Chivalry 2 is simple really: hack and slash your foes into a red mist of limbs. The how of making this possible, is where the complexity of combat comes into place. Defeating your enemies is comprised of three attack types, complimented by blocking and feinting. Through the hilarious opening tutorial, players will immediately begin to see the easy-to-learn-hard-to-master approach presented. It can be initially frustrating to finesse the correct dragging and positioning of your blade, but once this hurdle is overcome, a whole world of gore-tastic possibilities are available.
After a few hours of dueling, reading your opponents moves and trying to outplay them becomes an outstandingly satisfying cat-and-mouse game to emerge the victor. Pulling off a well timed feint into an annihilating overhead swing is backed up by impeccable sound design. Each slash, splatter and stab is welcomed by fantastically gross squelches and rips that one hundred percent sell the decimating effects of your actions. It doesn’t matter whether it is hour one or hour twenty, this just does not get old.
Every fight is also set against the superb score from J.D Spears. New themes cascade over the excitement, whilst old classics from Medieval Warfare return much to my delight. The main menu music alone is enough to end up on repeat.
The bread and butter of multiplayer is fleshed out over large forty to sixty four player conquest orientated modes. Orchestrated with “team objectives” in mind, the massive scale modes drop players into gorgeous, richly detailed maps split into progressively accessible sectors. Depending on whether you’re an Agatha or Mason player, you’ll be cast into a defending or attacking position.
Most maps involve the overtaking of a castle or village area, with various sub-objectives delegated within. The thrill of raiding the heir’s throne room (should your team get this far), adds to the feeling of wielding sheer strength. Managing multi-person fights in a bid to show your dexterity and might is incredible. Equally, losing these fights never feels like it was unfair and highlights just how balanced combat currently is.
Even in Free-For-All, there is never really a sense that dying is achieved by exploiting the games principals. This is how Chivalry 2 remains fun for hours on end with such a simple yet effective gameplay loop. Adding an extra layer of fun filled immersion is the return of “battlecry”. Double tap square to be greeted by the comically brilliant emote options.
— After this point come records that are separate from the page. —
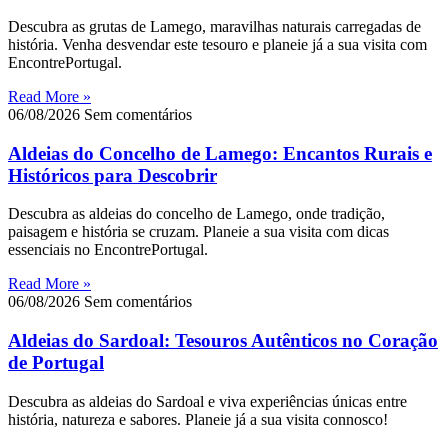
Descubra as grutas de Lamego, maravilhas naturais carregadas de
história. Venha desvendar este tesouro e planeie já a sua visita com
EncontrePortugal.
Read More »
06/08/2026
Sem comentários
Aldeias do Concelho de Lamego: Encantos Rurais e
Históricos para Descobrir
Descubra as aldeias do concelho de Lamego, onde tradição,
paisagem e história se cruzam. Planeie a sua visita com dicas
essenciais no EncontrePortugal.
Read More »
06/08/2026
Sem comentários
Aldeias do Sardoal: Tesouros Autênticos no Coração
de Portugal
Descubra as aldeias do Sardoal e viva experiências únicas entre
história, natureza e sabores. Planeie já a sua visita connosco!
Without fail, each spawn into the map will always see your teammates scream to the high heavens. The loose, essentially parody vision of medieval times ties this wonderful world together. Had the Chivalry franchise taken a more serious approach, the results might not be as rewarding. Speaking of rewards, character customization is back with more depth.
As there are no pay-to-win scenarios within Chivalry 2, customization is all about the aesthetic qualities of your chosen class. From engraved long-swords to valiant armor designs, the choices available can achieved naturally via leveling up and saving your in-game currency. Alternatively, “Crowns” can be purchased with real money through the PSN store to acquire specific items earlier.
It should be noted that when given the option to purchase this currency, it is indicated that this option is primarily available as a sign of support for the studio. It may be an obvious statement, but given the good willed nature of Torn Banner Studios and their plan to implement free post launch content, it is nice to have somewhat of a back-and-forth with the developers.
This same concept of conversation has been prevalent throughout the closed/open beta phase of release too. Unfortunately, cross-play is not yet functioning as intended. If you’re looking to join your friends on PS4 from your Xbox / PC / PS5, you’ll need to be playing on the same platform as them. Digital purchases from PSN include both the PS4 / PS5 versions, which individually total at around 12gb each. However, not everyone has the convenience of installing two versions which is sure to cause frustration for a lot of squads.
Playing on the PS4 version with my brother did highlight just how much work has gone into making Chivalry 2 work across all generations. Capped at 30FPS on PS4, it may lack the visual sheen and frame-rate boosts from the PS4, yet it still manages to truck along with next to no issues.
Chivalry 2 is extraordinarily blood soaked fun, that can be enjoyed solo or with your merry band of knights. Featuring some of the most addictive combat in any game from the last few years, hours of gameplay are guaranteed to be granted upon entry to these vastly enormous maps. Pick up your sword and fight.
[A review code was provided by the publisher for the purposes of this review.]